Preparation time 7-8 hrs
Cooking time 30 mins
1 cup Rajma (red kidney beans)- Soaked over-night, drained & rinsed
½ cup tomato puree
1 onion, finely chopped
5 to 6 tablespoons curd, whisked
1 bay leaf
Oil as required
A pinch of asafetida
1 tsp cumin seeds
1 tsp ginger powder
1 tsp ginger paste
½ tbsp coriander powder
1 tbsp kashmiri chilli powder
1 slit green chili
1/2 tsp garam masala(1 black cardamom, 5 green cardamom, 4 ½ tsp peppercorn, 2 pcs cinnamon)dry roasted and powdered.
Salt to taste
1 tbsp coriander leaves, finely chopped
- Add rinsed rajma, 1 bay leaf and required salt into a pressure cooker with 2 to 3 cups of water. After the first whistle then reduce the flame and cook for another 15 minutes then remove from flame.
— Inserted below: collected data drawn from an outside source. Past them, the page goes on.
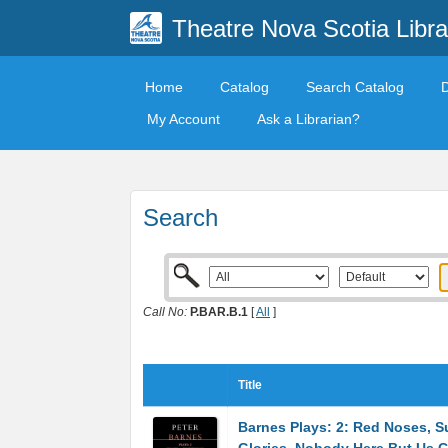
Theatre Nova Scotia Libra
Home
Catalog
Search Catalog
My Account
Ask a Librarian?
Search
Call No:
P.BAR.B.1
[
All
]
Title
Barnes Plays: 2: Red Noses, S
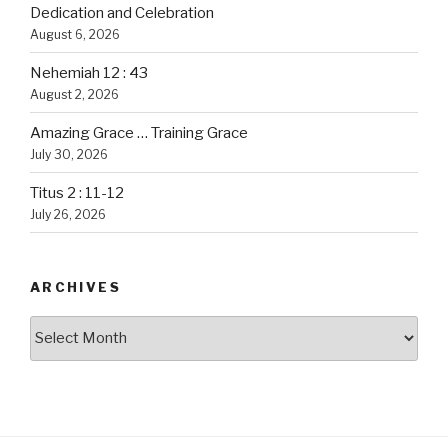
Dedication and Celebration
August 6, 2026
Nehemiah 12 : 43
August 2, 2026
Amazing Grace … Training Grace
July 30, 2026
Titus 2 : 11-12
July 26, 2026
ARCHIVES
Archives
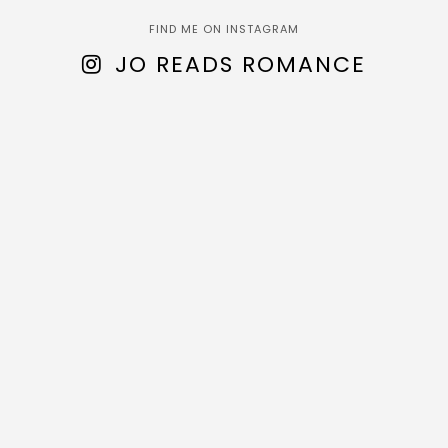
FIND ME ON INSTAGRAM
JO READS ROMANCE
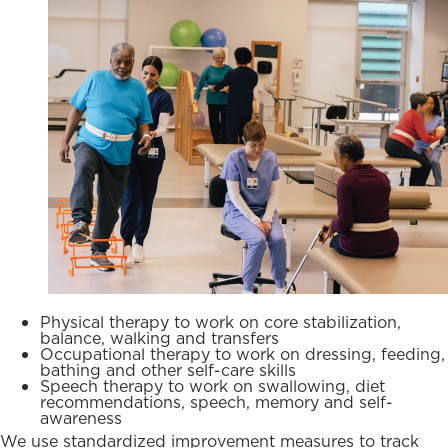
Physical therapy to work on core stabilization,
balance, walking and transfers
Occupational therapy to work on dressing, feeding,
bathing and other self-care skills
Speech therapy to work on swallowing, diet
recommendations, speech, memory and self-
awareness
We use standardized improvement measures to track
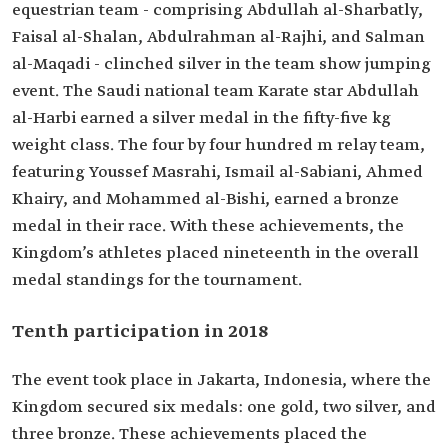
equestrian team - comprising Abdullah al-Sharbatly,
Faisal al-Shalan, Abdulrahman al-Rajhi, and Salman
al-Maqadi - clinched silver in the team show jumping
event. The Saudi national team Karate star Abdullah
al-Harbi earned a silver medal in the fifty-five kg
weight class. The four by four hundred m relay team,
featuring Youssef Masrahi, Ismail al-Sabiani, Ahmed
Khairy, and Mohammed al-Bishi, earned a bronze
medal in their race. With these achievements, the
Kingdom’s athletes placed nineteenth in the overall
medal standings for the tournament.
Tenth participation in 2018
The event took place in Jakarta, Indonesia, where the
Kingdom secured six medals: one gold, two silver, and
three bronze. These achievements placed the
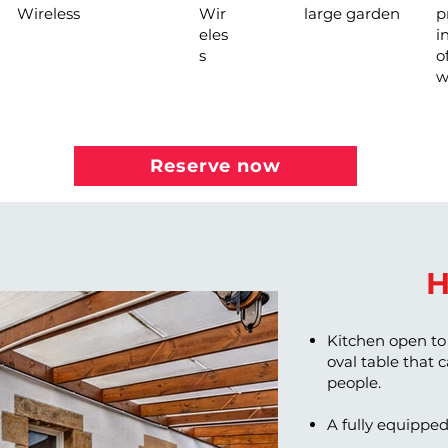
Wireless
Wir
large garden
p
eles
i
s
o
w
Reserve now
H
Kitchen open to 
oval table that
people.
A fully equipped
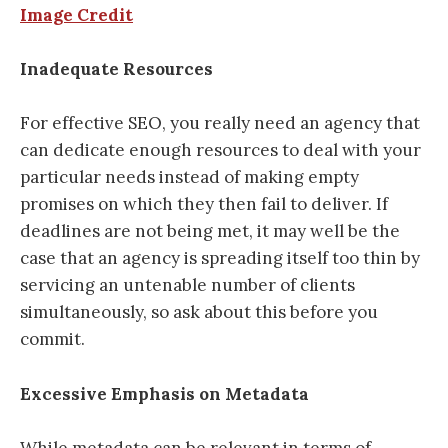
Image Credit
Inadequate Resources
For effective SEO, you really need an agency that
can dedicate enough resources to deal with your
particular needs instead of making empty
promises on which they then fail to deliver. If
deadlines are not being met, it may well be the
case that an agency is spreading itself too thin by
servicing an untenable number of clients
simultaneously, so ask about this before you
commit.
Excessive Emphasis on Metadata
While metadata can be relevant in terms of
- Drain the water from the beans and keep the water aside for later use.
- Heat oil in a wide pan, add cumin seeds and asafoetida.
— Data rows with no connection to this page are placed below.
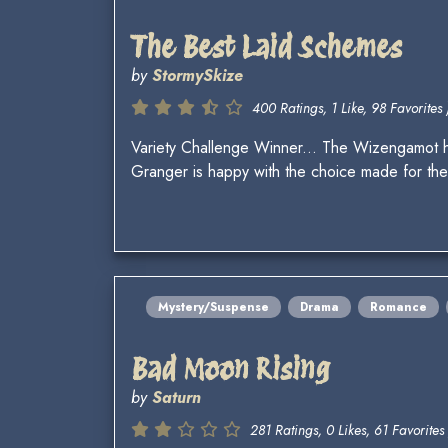
The Best Laid Schemes
by
StormySkize
400 Ratings, 1 Like, 98 Favorites 
Variety Challenge Winner... The Wizengamot 
Granger is happy with the choice made for the
Mystery/Suspense
Drama
Romance
Bad Moon Rising
by
Saturn
281 Ratings, 0 Likes, 61 Favorites 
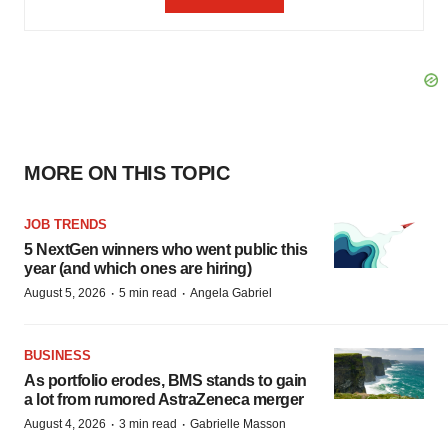
MORE ON THIS TOPIC
JOB TRENDS
5 NextGen winners who went public this
year (and which ones are hiring)
·
·
August 5, 2026
5 min read
Angela Gabriel
BUSINESS
As portfolio erodes, BMS stands to gain
a lot from rumored AstraZeneca merger
·
·
August 4, 2026
3 min read
Gabrielle Masson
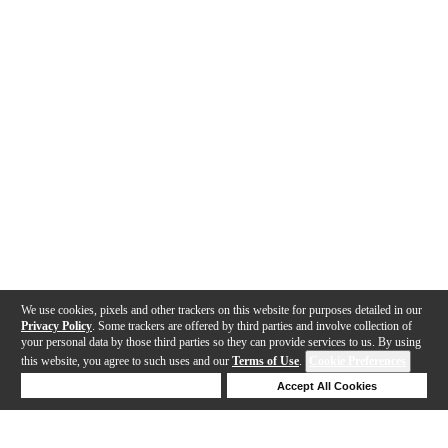
We use cookies, pixels and other trackers on this website for purposes detailed in our
Privacy Policy
. Some trackers are offered by third parties and involve collection of
your personal data by those third parties so they can provide services to us. By using
this website, you agree to such uses and our
Terms of Use
.
Cookie Preferences
Deny Cookies
Accept All Cookies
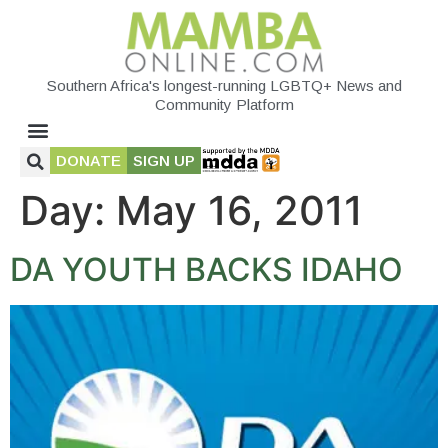
Southern Africa's longest-running LGBTQ+ News and
Community Platform
DONATE
SIGN UP
Day:
May 16, 2011
DA YOUTH BACKS IDAHO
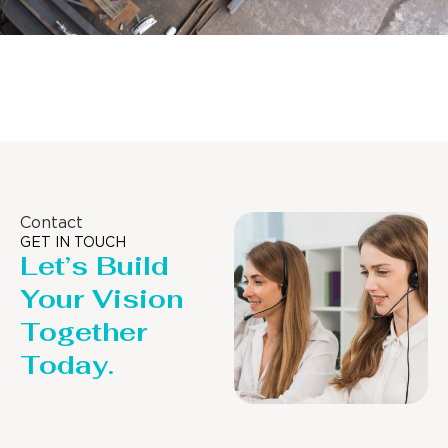
Distillaton /Stripping Column
Contact
GET IN TOUCH
Let’s Build
Your Vision
Together
Today.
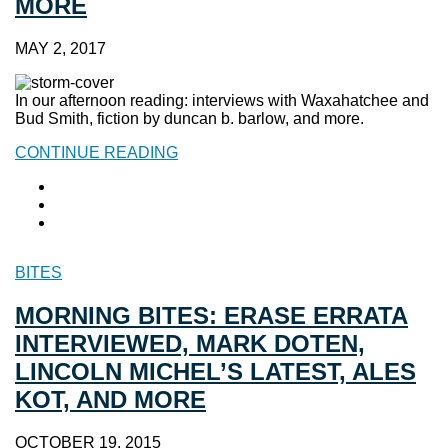
MORE
MAY 2, 2017
In our afternoon reading: interviews with Waxahatchee and
Bud Smith, fiction by duncan b. barlow, and more.
CONTINUE READING
BITES
MORNING BITES: ERASE ERRATA
INTERVIEWED, MARK DOTEN,
LINCOLN MICHEL’S LATEST, ALES
KOT, AND MORE
OCTOBER 19, 2015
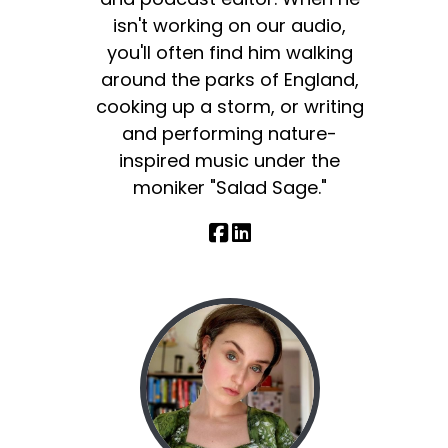
isn't working on our audio,
you'll often find him walking
around the parks of England,
cooking up a storm, or writing
and performing nature-
inspired music under the
moniker "Salad Sage."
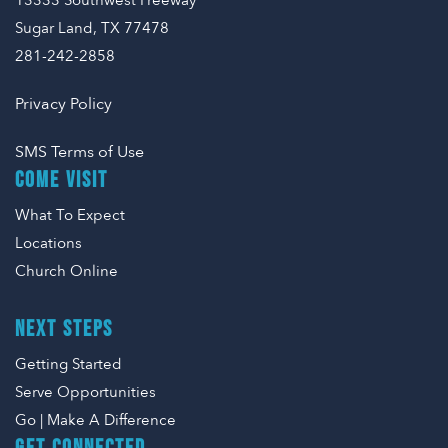
13333 Southwest Freeway
Sugar Land, TX 77478
281-242-2858
Privacy Policy
SMS Terms of Use
COME VISIT
What To Expect
Locations
Church Online
NEXT STEPS
Getting Started
Serve Opportunities
Go | Make A Difference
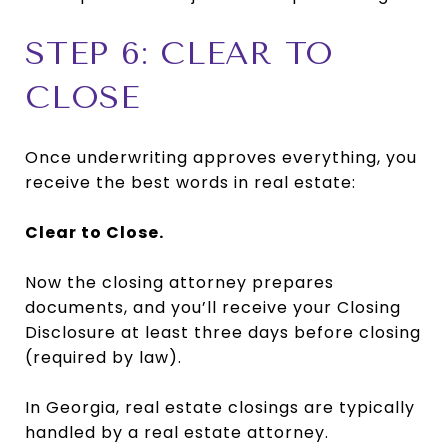
STEP 6: CLEAR TO
CLOSE
Once underwriting approves everything, you
receive the best words in real estate:
Clear to Close.
Now the closing attorney prepares
documents, and you’ll receive your Closing
Disclosure at least three days before closing
(required by law).
In Georgia, real estate closings are typically
handled by a real estate attorney.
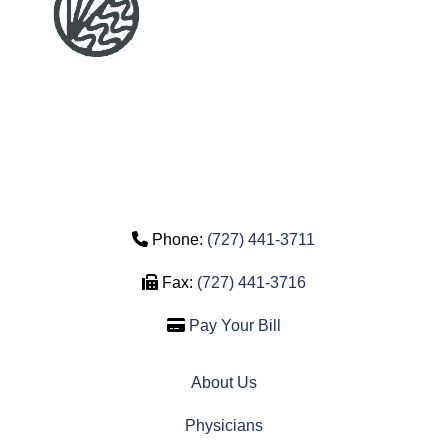
Phone Icon
Phone:
(727) 441-3711
Fax Icon
Fax:
(727) 441-3716
Credit Card Icon
Pay Your Bill
About Us
Physicians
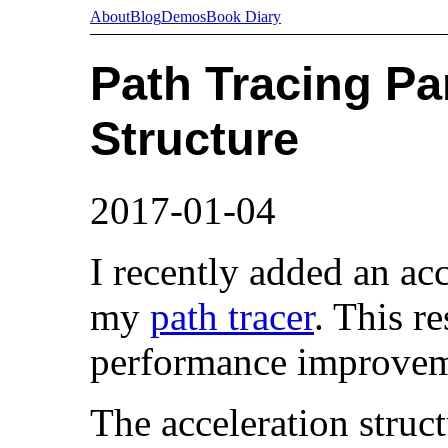
About
Blog
Demos
Book Diary
Path Tracing Par
Structure
2017-01-04
I recently added an acc
my
path tracer
. This re
performance improvem
The acceleration struc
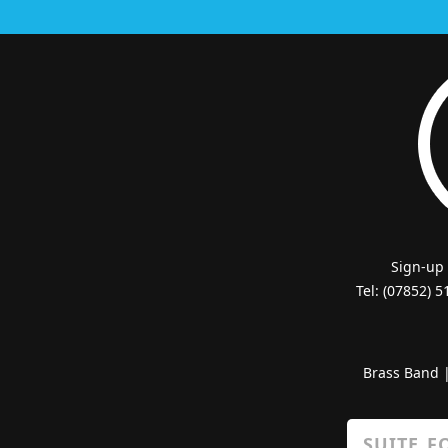
Sign-up
Tel: (07852) 
Brass Band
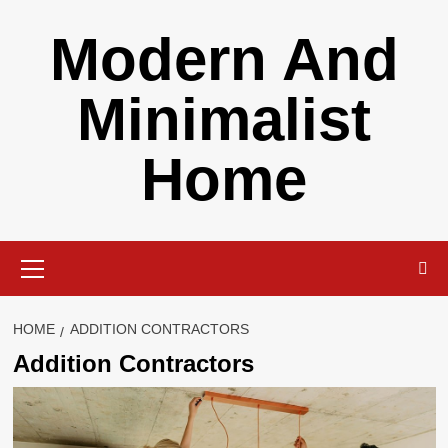
Skip
Modern And
to
content
Minimalist
Home
Primary
Menu
HOME
ADDITION CONTRACTORS
Addition Contractors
- Then add finely chopped onion and saute them till they becomes light brown in colour. Add ginger paste and dry ginger powder.
- Now add tomato puree and cook it for about 5 to 8 minutes.
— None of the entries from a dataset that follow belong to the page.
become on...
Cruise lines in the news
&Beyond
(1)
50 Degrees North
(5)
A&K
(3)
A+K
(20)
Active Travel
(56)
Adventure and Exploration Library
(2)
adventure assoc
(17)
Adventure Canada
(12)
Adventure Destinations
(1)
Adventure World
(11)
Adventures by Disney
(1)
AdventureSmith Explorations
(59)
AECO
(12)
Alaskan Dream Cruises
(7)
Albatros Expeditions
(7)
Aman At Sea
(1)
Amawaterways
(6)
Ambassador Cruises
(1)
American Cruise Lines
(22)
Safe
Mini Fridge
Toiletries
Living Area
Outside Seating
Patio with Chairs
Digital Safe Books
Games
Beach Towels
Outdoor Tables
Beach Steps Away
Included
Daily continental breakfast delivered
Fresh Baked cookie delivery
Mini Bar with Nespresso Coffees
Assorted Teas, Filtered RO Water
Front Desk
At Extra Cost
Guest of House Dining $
- After that, add the whisked curd and keep stirring or else it will curdle. Cook till the oil separates from the gravy.
- Now add red kashmiri chilli powder, coriander powder, slit green chili and salt required.
- Add the rajma and the water (which we retained from the boiled rajmas)
- Mash some of the rajma to give the gravy a body.
- Stir it and let it cook for 15 to 20 minutes on low flame. Add homemade fresh garam masala and let it cook for 5 more minutes.
- Once it is done, garnish with chopped coriander leaves and it is ready to be served.